Matter Gesture Bridge — Stochastic Timbral Plastic
Structural cross-synthesis audio effect. Animate a long "Matter" audio file using the intensity, pitch, brightness, and formant trajectory of a short "Gesture" sound through stochastic diffusion-style prior — a spectral terrain that flows like plastic.
What this does
This script implements structural cross-synthesis audio effect — it takes a short selected Sound (the "Gesture") and a long external audio file (the "Matter"), then animates the Matter's timbral substance using the Gesture's motion. The Gesture's intensity, pitch contour, brightness, and formant trajectories drive a stochastic patch-selection process over the Matter's spectral frames. The result is a new Sound where the Matter's texture flows like plastic, sculpted by the Gesture's shape.
Key Features:
- 7 Presets — Crystalline Trace, Liminal Cloud, Ghost Matter, Volatile Gesture, Deep Freeze, Spectral Breath, Custom
- Gesture-driven frame selection — RMS (intensity) and centroid (brightness/pitch) guide which Matter spectral frames to use
- Stochastic modulation passes — intensity roughness (multiplicative noise), pitch noise (spectral bin shifts), formant injection (Gaussian resonances), liminal freeze (blend toward mean spectrum + chaos)
- Vectorised Python engine (v1.2) — batched STFT, vectorised distance, multithreaded FFT (scipy), Griffin-Lim with phasor projection
- Amplitude envelope gate — Gesture's RMS envelope applied with hard gate (silent where Gesture silent)
- Cache system — Matter library saved to disk for fast reuse across multiple runs
- Visualisation — 8×8 Praat picture: Gesture/Result waveforms, spectrograms, gesture controls (intensity, pitch, formant F1), summary panel
Quick start
- In Praat, select exactly one Sound object (the Gesture — short sound, 1–30 seconds).
- Run script… →
MatterGestureBridge.praat. - Select a Matter Sound file (long audio, 5–10 minutes recommended — the timbral source).
- Choose a preset (Crystalline Trace, Liminal Cloud, Ghost Matter, Volatile Gesture, Deep Freeze, Spectral Breath, or Custom).
- Adjust parameters: Freeze_time, Gesture_amount, Intensity_roughness, Pitch_noise, Formant_injection, Chaos, etc.
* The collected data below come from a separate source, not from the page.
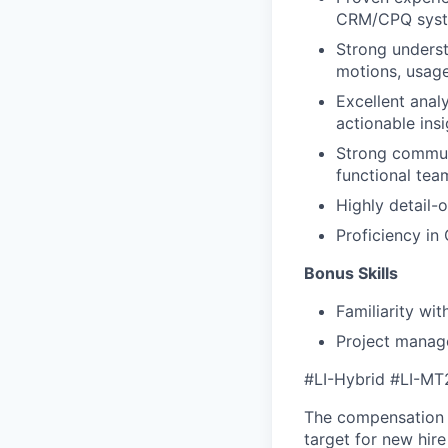
CRM/CPQ syste
Strong underst
motions, usag
Excellent analy
actionable insi
Strong communi
functional tea
Highly detail-
Proficiency in 
Bonus Skills
Familiarity wit
Project manage
#LI-Hybrid
#LI-MT
The compensation 
target for new hir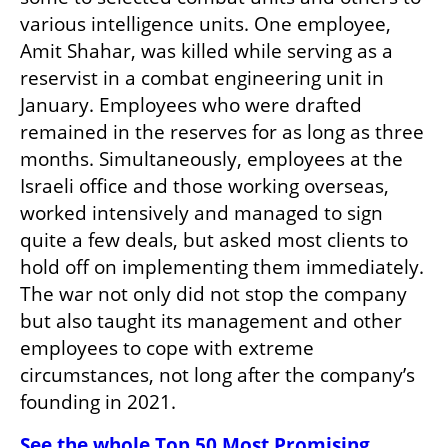
various intelligence units. One employee, 
Amit Shahar, was killed while serving as a 
reservist in a combat engineering unit in 
January. Employees who were drafted 
remained in the reserves for as long as three 
months. Simultaneously, employees at the 
Israeli office and those working overseas, 
worked intensively and managed to sign 
quite a few deals, but asked most clients to 
hold off on implementing them immediately. 
The war not only did not stop the company 
but also taught its management and other 
employees to cope with extreme 
circumstances, not long after the company’s 
founding in 2021.
See the whole Top 50 Most Promising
- Click OK — script exports Gesture WAV, writes config JSON, launches Python engine (may take 1–5 minutes).
- Result automatically imported as
GestureName_MGBSound object.
pip install numpy soundfile. Optional but recommended for speed: pip install librosa scipy (librosa for high-quality resampling, scipy for multithreaded FFT). The Matter file can be any common audio format (WAV, FLAC, MP3, AIFF). Processing time depends on Matter length and diffusion_steps (64–96 iterations). Large Matter files (10+ minutes) may take 5–10 minutes. The script is fully deterministic given the same random_seed.
7 Presets
| Preset | Freeze | Gesture Amt | Roughness | Pitch Noise | Formant Inj | Chaos | GL Iters | Character |
|---|---|---|---|---|---|---|---|---|
| Crystalline Trace | 0.10 | 0.80 | 0.30 | 0.25 | 0.60 | 0.15 | 80 | Clear, frozen, glassy — Matter crystallised by Gesture轮廓 |
| Liminal Cloud | 0.55 | 0.65 | 0.65 | 0.50 | 0.45 | 0.50 | 64 | Balanced, hazy, cloud-like threshold state |
| Ghost Matter | 0.90 | 0.40 | 0.85 | 0.70 | 0.20 | 0.85 | 48 | Ethereal, barely structured — ghostly residue |
| Volatile Gesture | 0.35 | 0.95 | 0.90 | 0.80 | 0.35 | 0.75 | 64 | Unstable, reactive — Gesture dominates aggressively |
| Deep Freeze | 0.05 | 0.50 | 0.15 | 0.10 | 0.80 | 0.05 | 96 | Extreme crystallisation — spectral peaks preserved |
| Spectral Breath | 0.60 | 0.70 | 0.50 | 0.60 | 0.55 | 0.40 | 64 | Breathy, spectral diffusion — organic |
| Custom — full manual control | ||||||||
Core Technique — Stochastic Timbral Plastic
Spectral patch library
Matter sound → STFT (N_FFT=2048, hop=512) → magnitude spectrogram M(f, t_matter).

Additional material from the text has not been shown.